Coriander: Getting to Know Your Herbal Allies
Coriander just might be one of the most underappreciated herbs out there, in spite of its popularity worldwide as a culinary spice. Most people know coriander by its Spanish name, cilantro, and they either love it or hate it.
Its aromatic fragrance is one of its many charms—although, to some, it may smell (and taste) like soap. (This discrepancy in perception has been traced to genetic differences in the genes that control our sense of taste.1) For those who love cilantro, it may grace everything from salads to soups to salsas.
“And the house of Israel called the name thereof Manna: and it was like coriander seed white, and the taste thereof like to flour with honey.”
As noted above in the passage from Exodus, Coriandrum sativum has long been part of our cultural legacy. Believed to be native to the Middle East and Mediterranean, coriander can be found in regional cuisine worldwide.
It belongs to the Umbelliferae (Apiaceae) family of plants, with a slender stem and a beautiful white or pale pink blossom, and all parts of the plant are edible (with the leaves often referred to as cilantro and the seeds as coriander). The plant itself is beautifully delicate with the bright, earthy flavor of spring. (If, of course, it doesn’t taste like soap to you.) It is also known as Chinese parsley and in Sanskrit as “dhanyaka,” or “rich.”2
While grown around the world, coriander does not do well in the heat. It is an annual with a fairly short growing season, as it prefers the cooler temperatures of spring and fall. Once established in light, well-drained soil, with full to part sun, the plant will self-seed and sprout again the following spring.3
Coriander Uses & Benefits
Historically and traditionally, coriander has been used to ease gastrointestinal discomfort. Ayurveda embraces this tradition and coriander is often used as an antidote to high pitta. It also famously makes up one-third of the formula CCF Tea, three seeds used specifically to support appetite and the digestive and detoxification processes.
Energetically, in Ayurvedic terms, coriander is considered both a warming and cooling herb, depending on the part of the plant used. The leaves are said to be cooling and can be made into juice or a poultice used to ease mild skin irritation, while the seeds are said to be warming, which may help to gently stimulate appetite, assimilate nutrients, and aid in the elimination of natural toxins.2
While mainly known for its strong affinity and benefit to the digestive system, coriander may also benefit the urinary system and the lungs by helping to clear heat and mucous, respectively.
Coriander for Dinner!
As previously mentioned, all parts of the plant are edible. The leaves are most often used fresh, while the seeds can be used whole or ground into a powder and used as a spice.

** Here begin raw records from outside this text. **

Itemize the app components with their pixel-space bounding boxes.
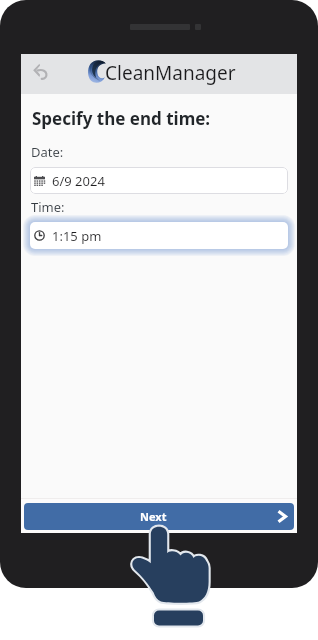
button[interactable]: 6/9 2024 [30, 167, 288, 194]
staticText: Date: [31, 143, 64, 161]
staticText: Next [140, 509, 167, 524]
staticText: 6/9 2024 [52, 172, 105, 190]
button[interactable]: Next [24, 503, 294, 530]
button[interactable]: Back [21, 54, 61, 94]
button[interactable]: 1:15 pm [30, 222, 288, 249]
staticText: Specify the end time: [32, 107, 211, 130]
staticText: CleanManager [105, 60, 236, 86]
staticText: 1:15 pm [52, 227, 102, 245]
staticText: Time: [31, 198, 65, 216]
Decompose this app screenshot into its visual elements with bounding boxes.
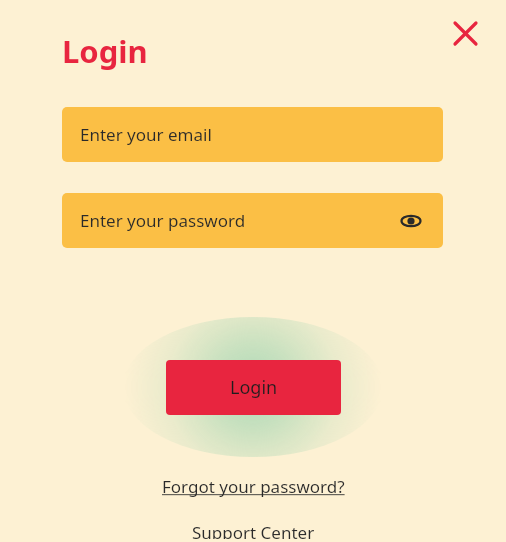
staticText: Login [62,30,148,72]
staticText: Enter your password [80,209,246,232]
button[interactable]: Close [444,12,486,54]
button[interactable]: Forgot your password? [156,472,351,501]
button[interactable]: Enter your email [62,107,443,162]
staticText: Forgot your password? [162,475,345,498]
staticText: Enter your email [80,123,212,146]
staticText: Support Center [192,521,315,539]
button[interactable]: Enter your password [62,193,443,248]
staticText: Login [230,375,278,400]
button[interactable]: Support Center [186,518,321,542]
button[interactable]: Show password [397,207,425,235]
button[interactable]: Login [166,360,341,415]
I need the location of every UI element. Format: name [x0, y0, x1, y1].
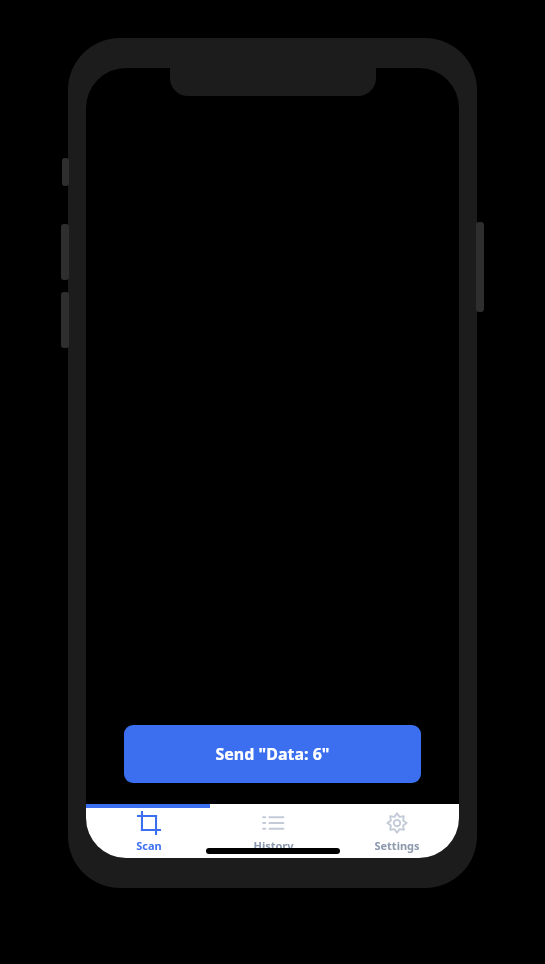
staticText: History	[253, 838, 294, 853]
staticText: Scan	[136, 838, 162, 853]
button[interactable]: History	[211, 804, 335, 858]
staticText: Settings	[374, 838, 420, 853]
staticText: Send "Data: 6"	[215, 743, 330, 765]
button[interactable]: Scan	[86, 804, 211, 858]
button[interactable]: Send "Data: 6"	[124, 725, 421, 783]
button[interactable]: Settings	[335, 804, 459, 858]
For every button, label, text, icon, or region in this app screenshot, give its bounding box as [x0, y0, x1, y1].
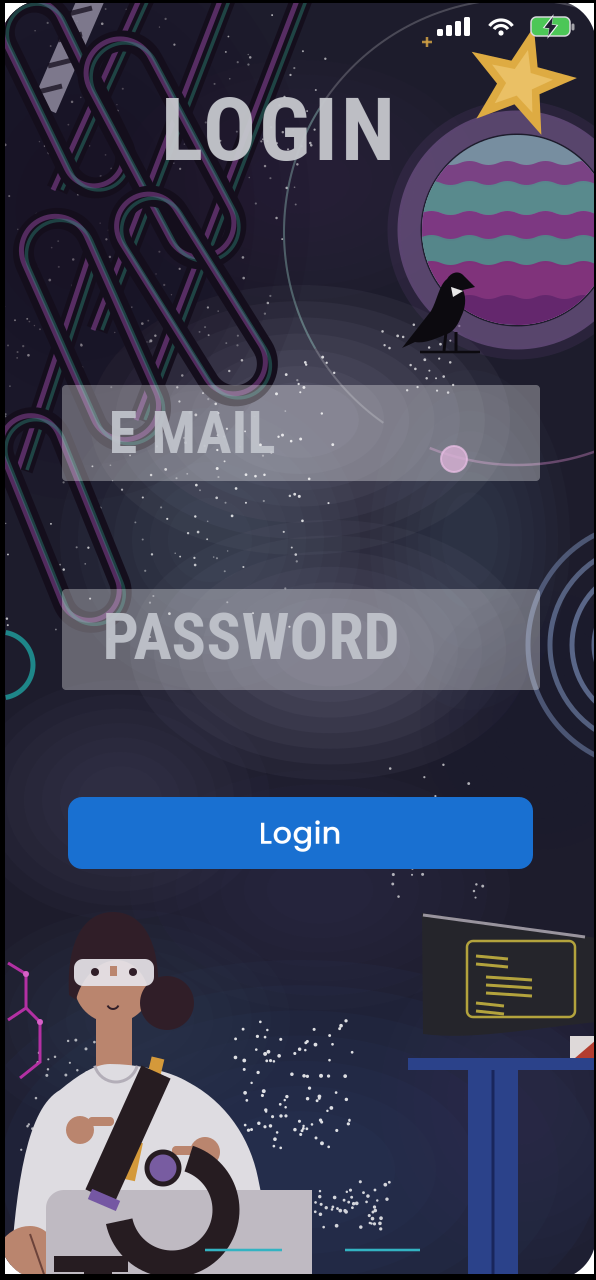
staticText: E MAIL — [108, 399, 276, 467]
staticText: Login — [258, 812, 342, 854]
staticText: PASSWORD — [102, 600, 400, 674]
staticText: LOGIN — [161, 78, 395, 182]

The following recipes feature both the cilantro leaves and coriander seeds:
Coriander also blends well with other herbs, and you can use it to create your own unique herb blends. For more ideas on seasonal spice blends, check out DIY Spice Blending.

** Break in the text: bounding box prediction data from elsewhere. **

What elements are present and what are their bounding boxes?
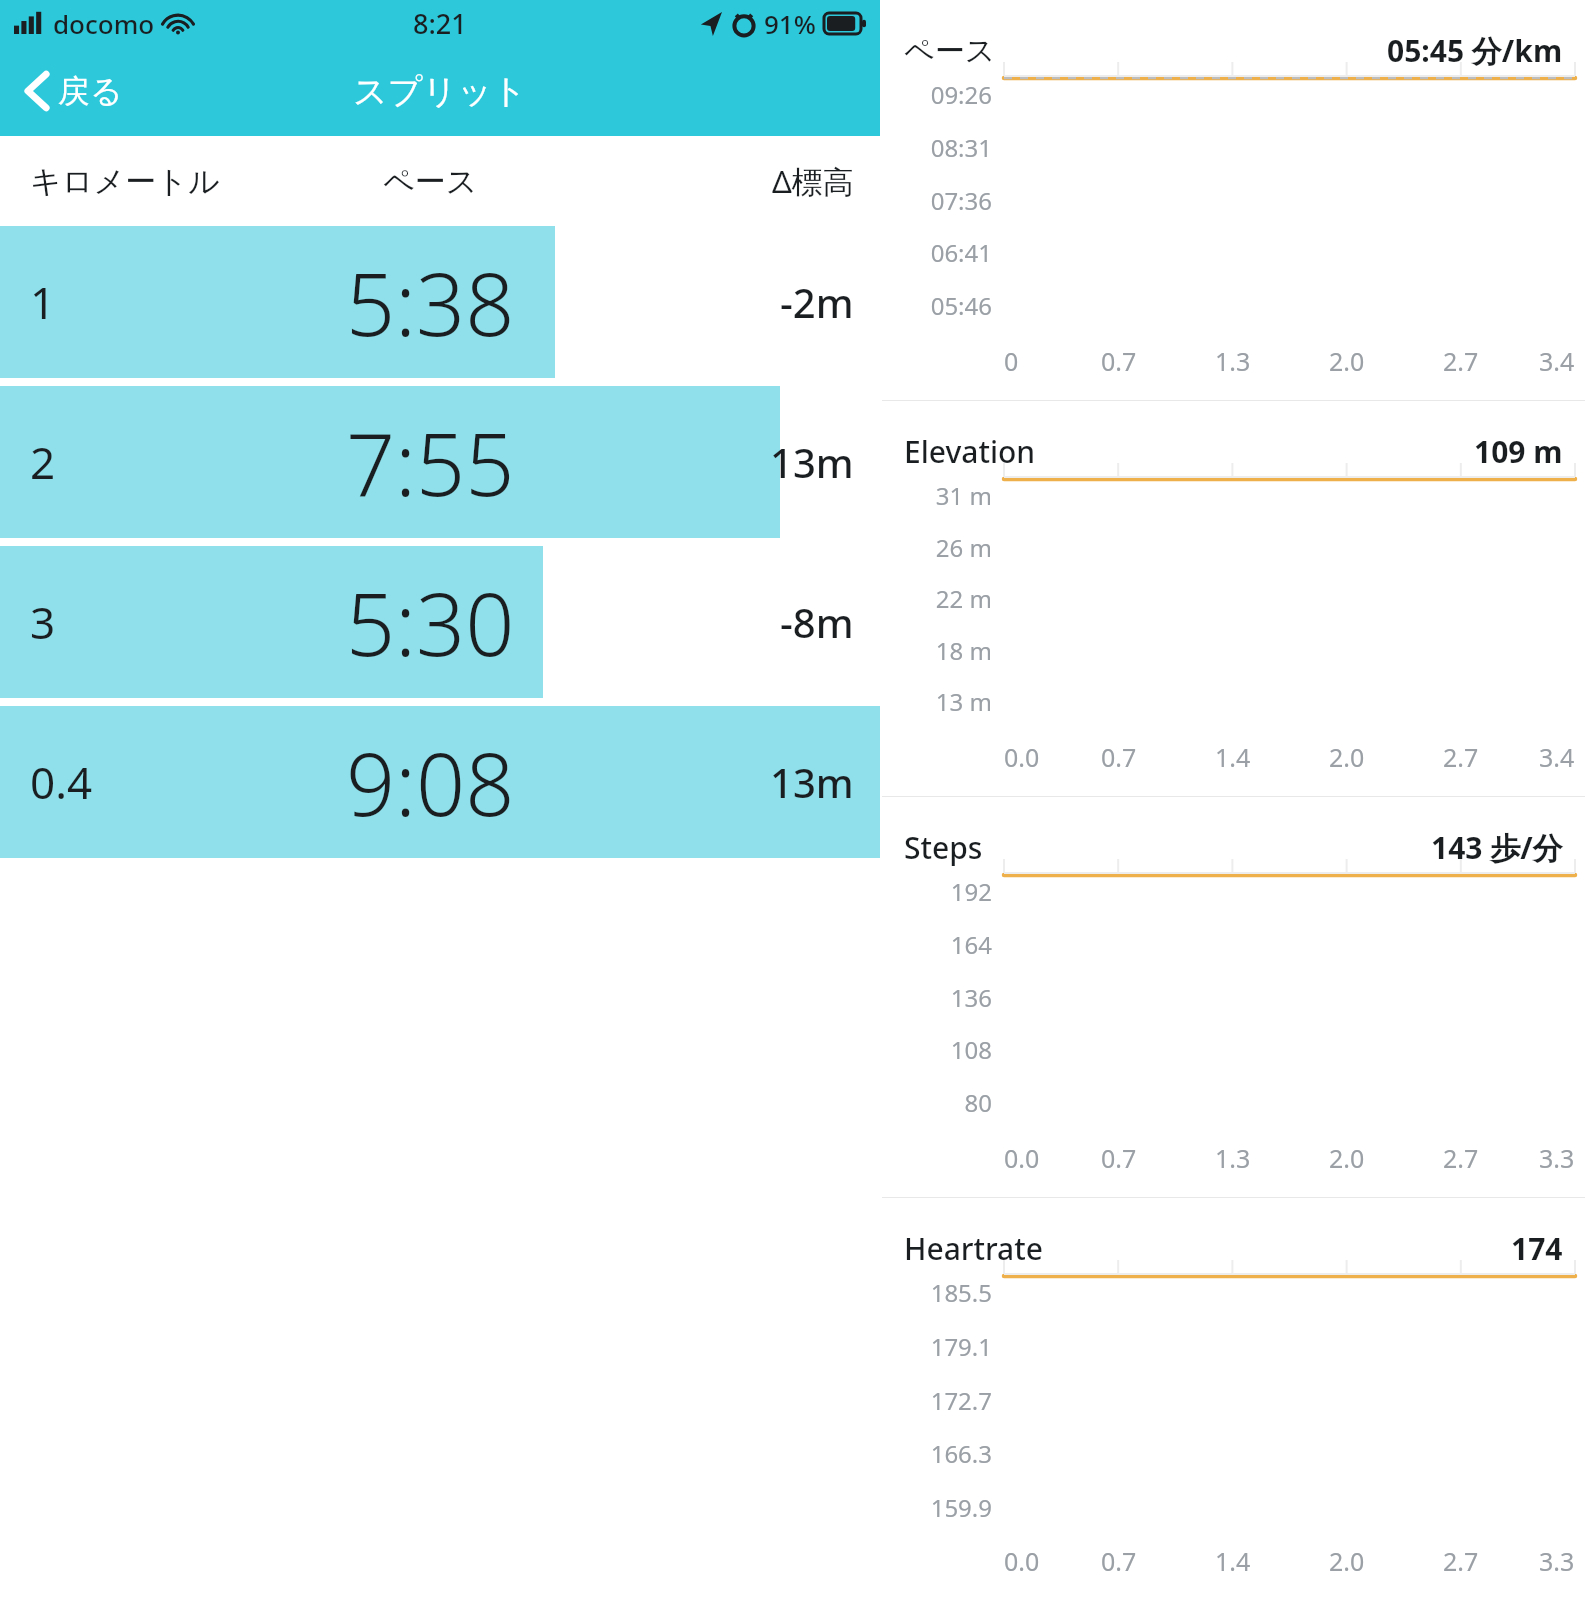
staticText: 1 (30, 272, 56, 332)
staticText: 166.3 (900, 1437, 992, 1470)
staticText: 5:30 (346, 564, 515, 681)
staticText: 13 m (900, 685, 992, 718)
staticText: 80 (900, 1086, 992, 1119)
staticText: 1.4 (1215, 1544, 1251, 1578)
staticText: 1.3 (1215, 1141, 1251, 1175)
staticText: 18 m (900, 634, 992, 667)
staticText: ペース (904, 32, 996, 70)
staticText: 0.7 (1101, 1544, 1137, 1578)
staticText: -8m (780, 595, 854, 649)
staticText: 136 (900, 981, 992, 1014)
staticText: 2.0 (1329, 1544, 1365, 1578)
staticText: Δ標高 (772, 160, 854, 202)
staticText: 13m (770, 755, 854, 809)
button[interactable] (0, 546, 543, 698)
staticText: キロメートル (30, 162, 220, 201)
staticText: 1.3 (1215, 344, 1251, 378)
staticText: 109 m (1474, 431, 1563, 472)
staticText: 91% (764, 6, 816, 41)
staticText: 3.4 (1539, 740, 1575, 774)
staticText: スプリット (353, 70, 527, 113)
staticText: 0 (1004, 344, 1019, 378)
staticText: 7:55 (346, 404, 515, 521)
staticText: 0.7 (1101, 344, 1137, 378)
staticText: -2m (780, 275, 854, 329)
staticText: 5:38 (346, 244, 515, 361)
staticText: docomo (53, 6, 155, 41)
staticText: 2.7 (1443, 1141, 1479, 1175)
staticText: 1.4 (1215, 740, 1251, 774)
staticText: 0.0 (1004, 740, 1040, 774)
staticText: 172.7 (900, 1384, 992, 1417)
staticText: 31 m (900, 479, 992, 512)
staticText: 0.0 (1004, 1141, 1040, 1175)
staticText: 0.4 (30, 752, 93, 812)
staticText: 09:26 (900, 78, 992, 111)
staticText: 174 (1511, 1228, 1563, 1269)
staticText: 05:46 (900, 289, 992, 322)
staticText: 3.3 (1539, 1141, 1575, 1175)
staticText: 2.0 (1329, 344, 1365, 378)
button[interactable]: Heartrate (882, 1198, 1585, 1600)
staticText: 3.3 (1539, 1544, 1575, 1578)
staticText: 0.0 (1004, 1544, 1040, 1578)
staticText: 0.7 (1101, 1141, 1137, 1175)
staticText: 164 (900, 928, 992, 961)
button[interactable]: ペース (882, 0, 1585, 400)
staticText: Elevation (904, 431, 1036, 472)
staticText: ペース (383, 162, 478, 201)
staticText: 06:41 (900, 236, 992, 269)
staticText: 2.0 (1329, 1141, 1365, 1175)
staticText: 2 (30, 432, 56, 492)
staticText: 3 (30, 592, 56, 652)
staticText: 2.7 (1443, 344, 1479, 378)
button[interactable] (0, 706, 880, 858)
staticText: 179.1 (900, 1330, 992, 1363)
staticText: 07:36 (900, 184, 992, 217)
staticText: 08:31 (900, 131, 992, 164)
staticText: 159.9 (900, 1491, 992, 1524)
staticText: 192 (900, 875, 992, 908)
staticText: 戻る (58, 71, 123, 111)
staticText: 2.7 (1443, 1544, 1479, 1578)
staticText: 8:21 (413, 5, 467, 42)
button[interactable] (0, 226, 555, 378)
staticText: 143 歩/分 (1431, 827, 1563, 868)
staticText: 108 (900, 1033, 992, 1066)
button[interactable]: Steps (882, 797, 1585, 1197)
staticText: 3.4 (1539, 344, 1575, 378)
staticText: 0.7 (1101, 740, 1137, 774)
staticText: Steps (904, 827, 983, 868)
staticText: 05:45 分/km (1387, 30, 1563, 71)
button[interactable]: Elevation (882, 401, 1585, 796)
staticText: 2.7 (1443, 740, 1479, 774)
staticText: 185.5 (900, 1276, 992, 1309)
staticText: 2.0 (1329, 740, 1365, 774)
staticText: 9:08 (346, 724, 515, 841)
button[interactable] (0, 386, 780, 538)
staticText: 13m (770, 435, 854, 489)
button[interactable]: 戻る (18, 64, 129, 118)
staticText: 22 m (900, 582, 992, 615)
staticText: 26 m (900, 531, 992, 564)
staticText: Heartrate (904, 1228, 1043, 1269)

The following blends are good combinations for supporting specific organ systems:
- Fennel, cumin, cardamom to ease digestive discomfort
- Gokshura, manjistha, and punarnava for urinary support
- Licorice and pippali for respiratory support2
An herb that has been around as long as coriander is sure to know a few things. However you decide to use this versatile plant, we hope it brings you good health and pleasure—and that you might be one of the lucky ones for whom coriander does not taste like soap!